Research Paper Volume 12, Issue 15 pp 15492—15503

Gene expression-based clinical predictions in lung adenocarcinoma

Yanlu Xiong1, *, , Jie Lei1, *, , Jinbo Zhao1, *, , Yangbo Feng1, , Tianyun Qiao1, , Yongsheng Zhou1, , Tao Jiang1, &, , Yong Han1,2, ,

  • 1 Department of Thoracic Surgery, Tangdu Hospital, Fourth Military Medical University, Xi'an, China
  • 2 Department of Thoracic Surgery, Air Force Medical Center, PLA, Beijing, China
* Equal contribution

Received: May 16, 2020       Accepted: July 6, 2020       Published: August 5, 2020
How to Cite

Copyright © 2020 Xiong et al. This is an open-access article distributed under the terms of the Creative Commons Attribution License (CC BY 3.0), which permits unrestricted use, distribution, and reproduction in any medium, provided the original author and source are credited.
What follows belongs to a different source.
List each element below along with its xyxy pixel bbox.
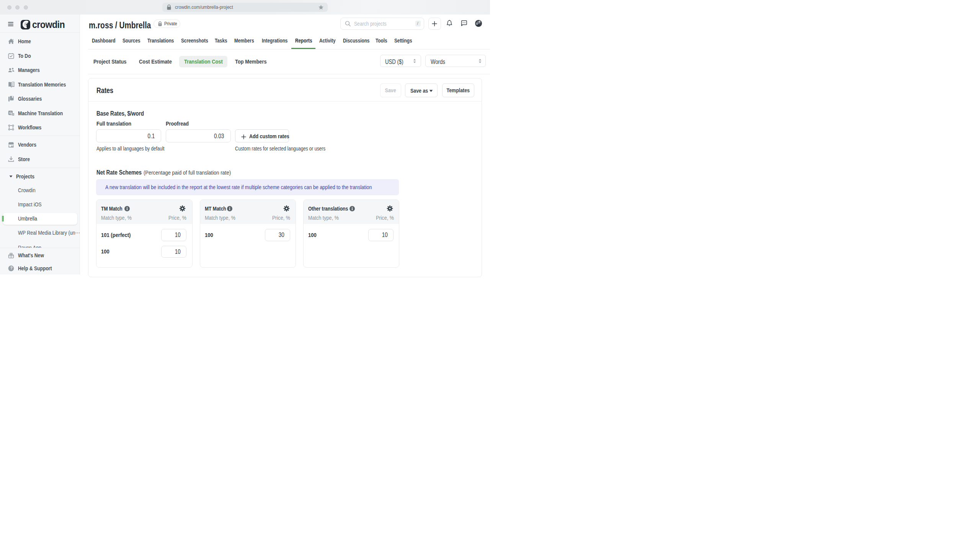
svg-text:?: ? — [10, 266, 13, 270]
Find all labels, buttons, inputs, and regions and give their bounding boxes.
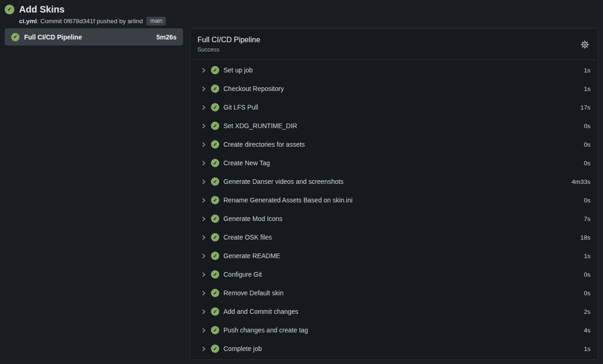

Mining disease-related genes contributes momentously to handling lung adenocarcinoma (LUAD). But genetic complexity and tumor heterogeneity severely get in the way. Fortunately, new light has been shed by dramatic progress of bioinformatic technology in the past decades. In this research, we investigated relationships between gene expression and clinical features of LUAD via integrative bioinformatic analysis. First, we applied limma and DESeq2 packages to analyze differentially expressed genes (DEGs) of LUAD from GEO database and TCGA project (tumor tissues versus normal tissues), and acquired 180 down-regulated DEGs and 52 up-regulated DEGs. Then, we investigated genetic and biological assignment of theses DEGs by Bioconductor packages and STRING database. We found these DEGs were distributed dispersedly among chromosomes, enriched observably in extracellular matrix-related processes, and weighted hierarchically in interaction network. Finally, we established DEGs-based statistical models for evaluating TNM stage and survival status of LUAD. And these models (logistic regression models for TNM parameter and Cox regression models for survival probability) all possessed fine predictive efficacy (C-indexes: T, 0.740; N, 0.687; M, 0.823; overall survival, 0.678; progression-free survival, 0.611). In summary, we have successfully established gene expression-based models for assessing clinical characteristics of LUAD, which will assist its pathogenesis investigation and clinical intervention.


LUAD: lung adenocarcinoma; DEGs: differentially expressed genes; GEO: Gene Expression Omnibus; TCGA: The Cancer Genome Atlas; GO: gene ontology; KEGG: Kyoto Encyclopedia of Genes and Genomes; K-M: Kaplan-Meier; AIC: Akaike information criterion; AUC: area under the curve; OS: overall survival; PFS: progression-free survival; coef: coefficient; CI: confidence interval; ROC: receiver operating characteristic; Corr: correlation coefficient.